DATA IN THIS EXERCISE:
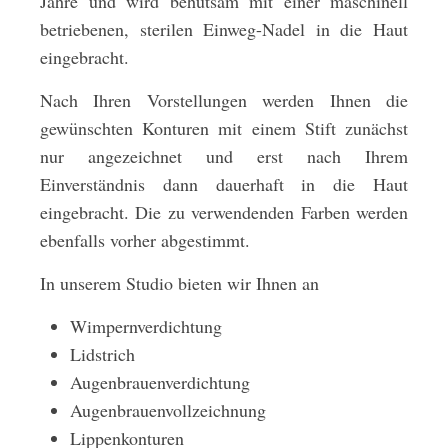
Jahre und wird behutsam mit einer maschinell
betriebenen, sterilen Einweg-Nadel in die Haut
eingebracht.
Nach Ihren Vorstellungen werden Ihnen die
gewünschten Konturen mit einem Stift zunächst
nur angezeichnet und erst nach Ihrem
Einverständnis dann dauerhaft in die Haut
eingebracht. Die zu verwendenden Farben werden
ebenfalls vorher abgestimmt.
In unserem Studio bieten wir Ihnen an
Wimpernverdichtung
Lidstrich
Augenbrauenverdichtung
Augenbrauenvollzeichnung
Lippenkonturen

--

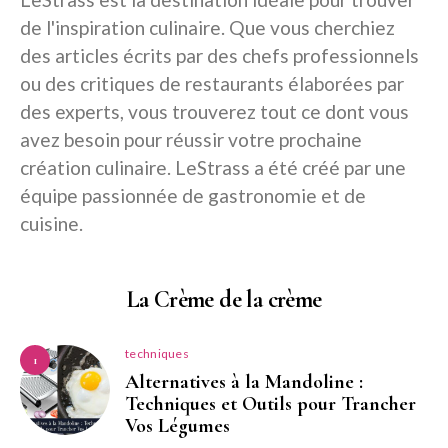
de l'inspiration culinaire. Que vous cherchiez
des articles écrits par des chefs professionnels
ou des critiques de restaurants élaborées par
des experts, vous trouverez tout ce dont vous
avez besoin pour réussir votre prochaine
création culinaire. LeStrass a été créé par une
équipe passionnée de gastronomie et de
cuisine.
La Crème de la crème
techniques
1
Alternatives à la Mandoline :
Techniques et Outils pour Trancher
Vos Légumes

TASK:
Give back, unchanged, the run of lines in the listing above that begins at the line containing "gewünschten Konturen mit einem Stift zunächst" and ends at the line containing "Lippenkonturen", both included.

EXERCISE OUTPUT:
gewünschten Konturen mit einem Stift zunächst
nur angezeichnet und erst nach Ihrem
Einverständnis dann dauerhaft in die Haut
eingebracht. Die zu verwendenden Farben werden
ebenfalls vorher abgestimmt.
In unserem Studio bieten wir Ihnen an
Wimpernverdichtung
Lidstrich
Augenbrauenverdichtung
Augenbrauenvollzeichnung
Lippenkonturen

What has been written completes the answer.